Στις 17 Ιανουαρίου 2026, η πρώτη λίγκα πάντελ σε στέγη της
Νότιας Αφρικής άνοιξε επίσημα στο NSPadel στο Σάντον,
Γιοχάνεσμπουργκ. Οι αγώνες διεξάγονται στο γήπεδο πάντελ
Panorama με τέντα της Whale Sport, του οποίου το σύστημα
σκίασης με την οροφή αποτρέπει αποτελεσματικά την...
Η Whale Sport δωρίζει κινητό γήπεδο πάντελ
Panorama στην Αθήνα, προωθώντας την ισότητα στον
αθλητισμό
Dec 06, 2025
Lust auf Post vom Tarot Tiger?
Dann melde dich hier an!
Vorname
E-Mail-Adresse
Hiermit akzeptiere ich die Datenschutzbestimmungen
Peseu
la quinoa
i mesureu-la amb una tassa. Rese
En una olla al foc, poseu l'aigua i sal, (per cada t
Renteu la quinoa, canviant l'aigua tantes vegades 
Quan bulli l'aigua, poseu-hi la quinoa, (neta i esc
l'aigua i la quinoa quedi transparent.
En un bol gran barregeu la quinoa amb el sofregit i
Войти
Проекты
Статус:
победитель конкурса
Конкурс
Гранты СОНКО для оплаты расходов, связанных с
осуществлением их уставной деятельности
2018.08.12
* * *
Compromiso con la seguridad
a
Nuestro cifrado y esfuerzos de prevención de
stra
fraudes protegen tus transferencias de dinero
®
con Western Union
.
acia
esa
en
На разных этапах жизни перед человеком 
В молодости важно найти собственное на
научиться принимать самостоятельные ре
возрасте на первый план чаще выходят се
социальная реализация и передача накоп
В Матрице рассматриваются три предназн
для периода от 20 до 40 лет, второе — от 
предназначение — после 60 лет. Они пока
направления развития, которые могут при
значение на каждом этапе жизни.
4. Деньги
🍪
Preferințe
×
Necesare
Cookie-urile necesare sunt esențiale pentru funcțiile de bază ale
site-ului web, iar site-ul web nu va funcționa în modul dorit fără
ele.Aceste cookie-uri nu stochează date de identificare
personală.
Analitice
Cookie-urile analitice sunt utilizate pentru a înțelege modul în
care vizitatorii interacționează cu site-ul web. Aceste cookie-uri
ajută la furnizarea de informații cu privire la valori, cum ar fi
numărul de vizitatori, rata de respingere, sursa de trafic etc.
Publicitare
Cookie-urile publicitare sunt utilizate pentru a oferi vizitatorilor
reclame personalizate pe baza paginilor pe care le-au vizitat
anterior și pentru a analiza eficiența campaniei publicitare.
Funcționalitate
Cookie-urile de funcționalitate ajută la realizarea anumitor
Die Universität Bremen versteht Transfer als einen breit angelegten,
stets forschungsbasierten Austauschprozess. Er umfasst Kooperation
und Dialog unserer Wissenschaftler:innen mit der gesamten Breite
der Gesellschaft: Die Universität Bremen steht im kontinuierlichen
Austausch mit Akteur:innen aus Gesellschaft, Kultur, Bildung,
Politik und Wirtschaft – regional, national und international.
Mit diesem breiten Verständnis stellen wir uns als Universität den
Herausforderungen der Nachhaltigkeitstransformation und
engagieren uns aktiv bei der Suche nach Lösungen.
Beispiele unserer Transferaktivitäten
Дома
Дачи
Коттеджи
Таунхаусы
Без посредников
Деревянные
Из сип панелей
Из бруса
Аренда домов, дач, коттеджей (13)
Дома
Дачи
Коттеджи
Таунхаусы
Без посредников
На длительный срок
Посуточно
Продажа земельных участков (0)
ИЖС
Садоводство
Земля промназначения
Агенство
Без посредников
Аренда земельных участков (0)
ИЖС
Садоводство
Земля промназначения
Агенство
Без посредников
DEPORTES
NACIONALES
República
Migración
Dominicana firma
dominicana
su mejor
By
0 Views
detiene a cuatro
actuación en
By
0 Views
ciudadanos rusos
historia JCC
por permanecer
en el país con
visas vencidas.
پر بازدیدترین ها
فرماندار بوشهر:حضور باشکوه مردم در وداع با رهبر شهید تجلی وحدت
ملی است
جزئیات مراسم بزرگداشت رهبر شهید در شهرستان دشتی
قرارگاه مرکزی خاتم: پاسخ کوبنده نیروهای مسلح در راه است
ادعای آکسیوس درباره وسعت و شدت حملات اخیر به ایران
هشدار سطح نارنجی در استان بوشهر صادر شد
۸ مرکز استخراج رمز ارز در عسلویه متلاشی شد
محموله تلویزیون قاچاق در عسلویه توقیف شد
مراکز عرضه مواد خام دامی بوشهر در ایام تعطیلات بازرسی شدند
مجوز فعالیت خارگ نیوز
...
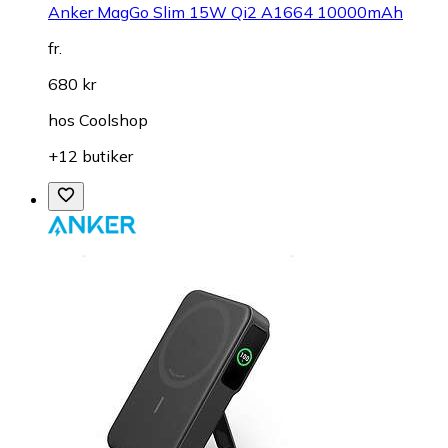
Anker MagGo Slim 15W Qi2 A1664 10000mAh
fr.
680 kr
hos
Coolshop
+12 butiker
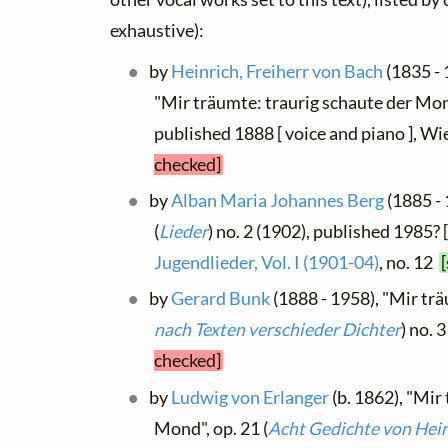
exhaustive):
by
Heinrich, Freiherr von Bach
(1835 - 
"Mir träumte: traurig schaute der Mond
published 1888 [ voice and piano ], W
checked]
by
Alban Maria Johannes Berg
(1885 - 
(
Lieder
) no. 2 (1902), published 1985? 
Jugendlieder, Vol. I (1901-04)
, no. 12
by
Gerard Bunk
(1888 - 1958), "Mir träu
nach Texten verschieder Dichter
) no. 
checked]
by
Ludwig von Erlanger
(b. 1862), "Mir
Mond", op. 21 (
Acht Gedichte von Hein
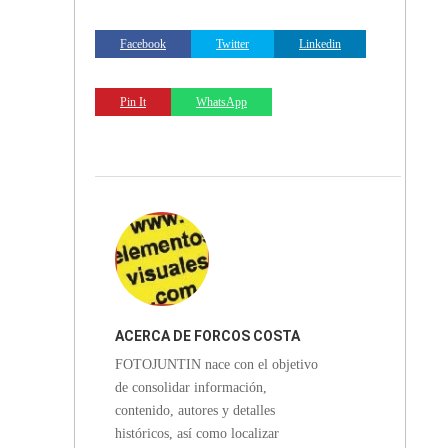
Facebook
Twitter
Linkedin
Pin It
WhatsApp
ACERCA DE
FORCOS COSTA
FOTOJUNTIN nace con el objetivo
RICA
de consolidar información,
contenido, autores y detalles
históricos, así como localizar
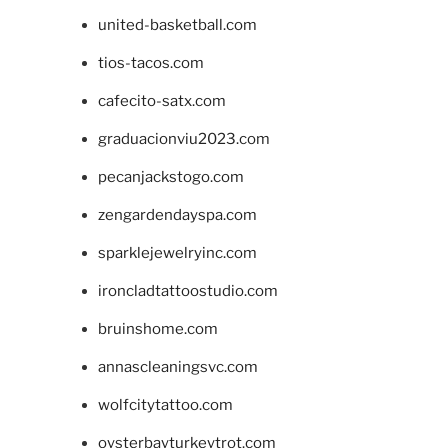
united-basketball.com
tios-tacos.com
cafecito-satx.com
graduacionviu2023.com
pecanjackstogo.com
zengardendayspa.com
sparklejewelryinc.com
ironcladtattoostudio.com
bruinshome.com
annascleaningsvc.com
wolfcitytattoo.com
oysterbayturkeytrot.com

▶ Action item
What lines above run from the one with "Ludwig von Erlanger" to the one with "oysterbayturkeytrot.com"? Give them again exactly, ends included, and leave the pictures out.

▶ Exercise output
Ludwig von Erlanger
(b. 1862), "Mir
Mond", op. 21 (
Acht Gedichte von Hein
Facebook
Twitter
Linkedin
Pin It
WhatsApp
ACERCA DE
FORCOS COSTA
FOTOJUNTIN nace con el objetivo
RICA
de consolidar información,
contenido, autores y detalles
históricos, así como localizar
united-basketball.com
tios-tacos.com
cafecito-satx.com
graduacionviu2023.com
pecanjackstogo.com
zengardendayspa.com
sparklejewelryinc.com
ironcladtattoostudio.com
bruinshome.com
annascleaningsvc.com
wolfcitytattoo.com
oysterbayturkeytrot.com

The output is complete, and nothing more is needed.